TASK PROMPT — Beneath this instruction is a listing; print exactly the lines in it starting at the line that contains "to modify the" and going through the line that contains "To change the".
[Opening EXERCISE DATA section]
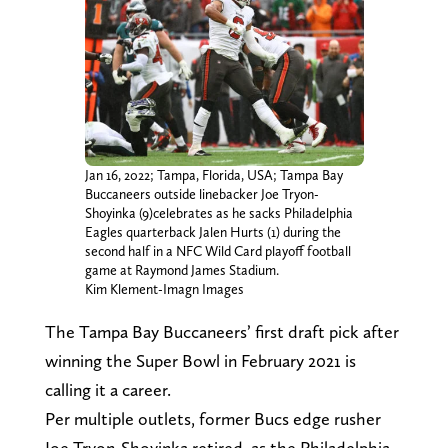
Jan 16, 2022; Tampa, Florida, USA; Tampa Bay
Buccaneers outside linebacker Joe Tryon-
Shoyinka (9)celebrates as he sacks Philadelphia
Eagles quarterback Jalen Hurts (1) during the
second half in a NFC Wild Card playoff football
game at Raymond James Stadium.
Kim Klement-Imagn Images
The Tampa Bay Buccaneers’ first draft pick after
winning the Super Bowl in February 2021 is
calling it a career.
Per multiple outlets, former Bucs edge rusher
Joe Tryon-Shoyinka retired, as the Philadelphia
[Closing EXERCISE DATA section]
[Opening EXERCISE DATA section]
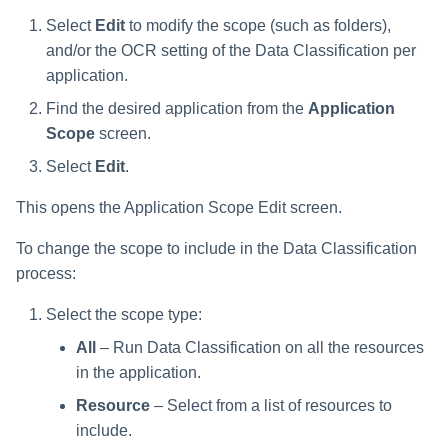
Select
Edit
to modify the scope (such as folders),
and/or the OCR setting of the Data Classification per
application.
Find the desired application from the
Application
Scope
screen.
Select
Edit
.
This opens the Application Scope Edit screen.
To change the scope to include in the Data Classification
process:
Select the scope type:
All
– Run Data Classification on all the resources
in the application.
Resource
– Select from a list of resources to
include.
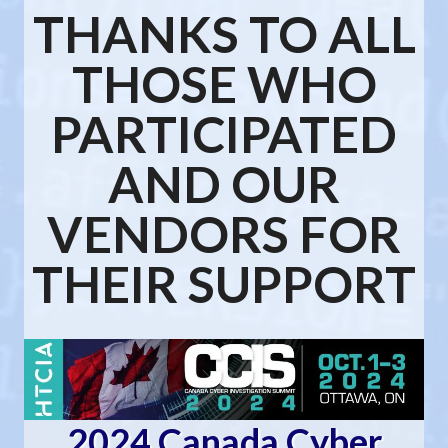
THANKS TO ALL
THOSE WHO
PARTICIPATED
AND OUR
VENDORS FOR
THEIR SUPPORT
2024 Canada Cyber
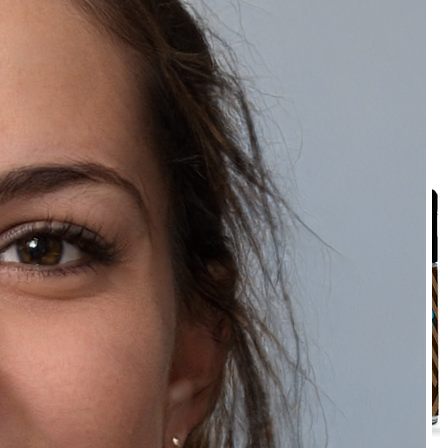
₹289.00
[Closing EXERCISE DATA section]
THE COMPLETED TASK —
to modify the scope (such as folders),
and/or the OCR setting of the Data Classification per
application.
Find the desired application from the
Application
Scope
screen.
Select
Edit
.
This opens the Application Scope Edit screen.
To change the scope to include in the Data Classification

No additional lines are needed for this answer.